Never was a union man.  He was a one-man army.  Grown men marvelled at his physical strength.  He did indeed trust the skills of his two hands.  I told people he was a builder, but he was everything.  Could do seemingly anything except play cricket with me in the back yard.  The one day he played golf with me he lasted three holes before his frustration called time on it.

Never was a party man.  Not really.  His colours were different to mine as I grew up into adulthood.  It didn’t get in the way of anything.  If Don intended the other meaning of the word (and I don’t think he did), well, no, he certainly was not a party man.  He was a hard working man.  Never had a day off.  Every day, there we was.  Working.  Working.  Working.

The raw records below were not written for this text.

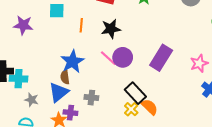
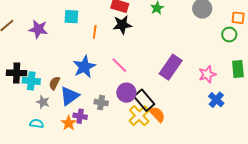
black star: (111, 29) -> (122, 25), moved
purple circle: (123, 57) -> (126, 93), moved
brown semicircle: (65, 77) -> (54, 83), moved, turned 32
yellow cross: (131, 109) -> (139, 116), size x1.5

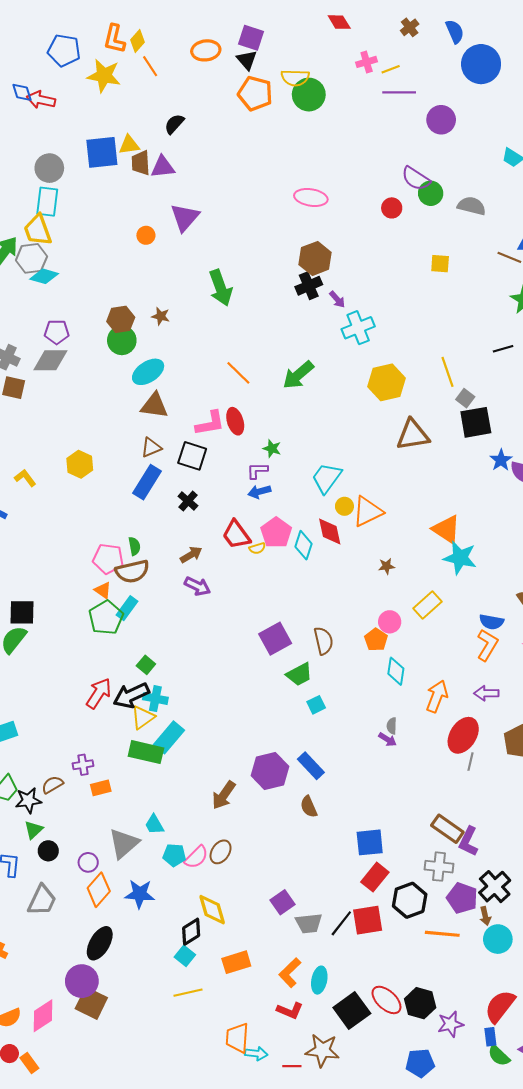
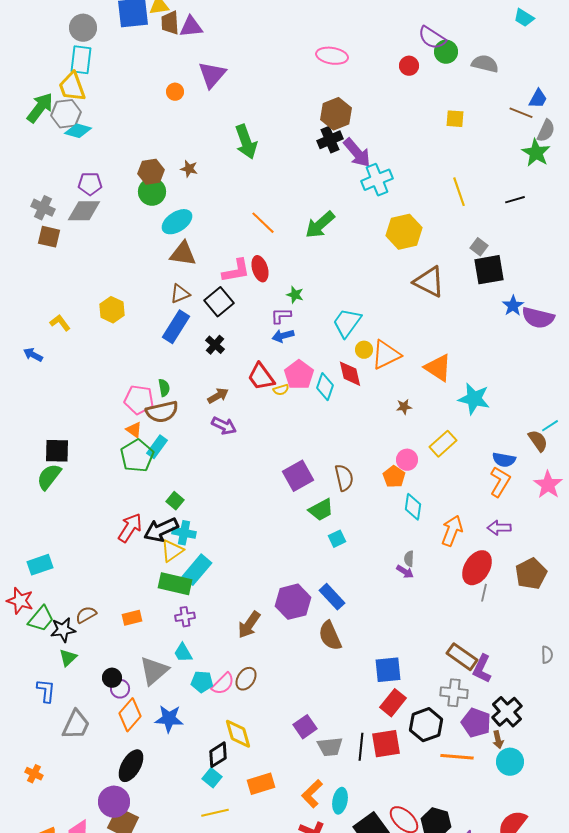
purple arrow: (337, 299) -> (357, 153), size x1.8
yellow line: (447, 372) -> (459, 192), moved
brown triangle: (413, 435) -> (429, 282), turned 36
black square: (192, 456) -> (219, 302), turned 32
orange triangle: (446, 529) -> (438, 368), moved
purple cross: (83, 765) -> (185, 617), moved
brown semicircle: (309, 807) -> (330, 636), size x1.4
black circle: (48, 851) -> (112, 678), moved
black line: (341, 923) -> (361, 747), turned -32

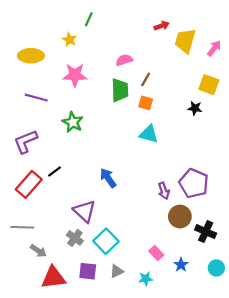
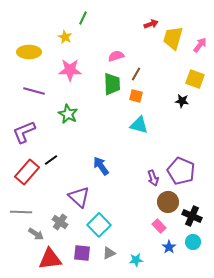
gray cross: (75, 238) -> (60, 222), moved
pink rectangle: (156, 253) -> (159, 226), moved
cyan circle: (216, 268) -> (193, 242), moved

He’d help out when he felt he could.  But not being born where he settled, he was never embraced as he might have been, and he worked out early that there was little point courting it either.  I cannot change what I am indeed.

The song, like him, is drenched in space.  The unhurried chords set the scene perfectly.  Space.  We had people from his homeland come to visit, and we’d talk about the beautiful land he left behind.  ‘But he loved the space’, we’d say.  He always said that you could walk into the forest where he spent his youngest years, and get to a spot where you were sure you could enjoy some solitude, and within 30 seconds you were saying good morning to someone.  You were never on your own.  Where he settled in Australia, he had space and peace to burn.  He loved it.

The song’s bridge ain’t him.  Let it be.  And there are many, many memories.  There’s no grave, no head stone.  But we know where his ashes flowed, and forever there are memories.  He’ll never be forgotten.

I walk into my shed today, and there in the corner is the bench that he and I built together a few years before he died.  My wife doesn’t spend a lot of time in our shed.  Just me.  I wouldn’t call it work, but I love being alone on my bench.  It’ll always be his bench really.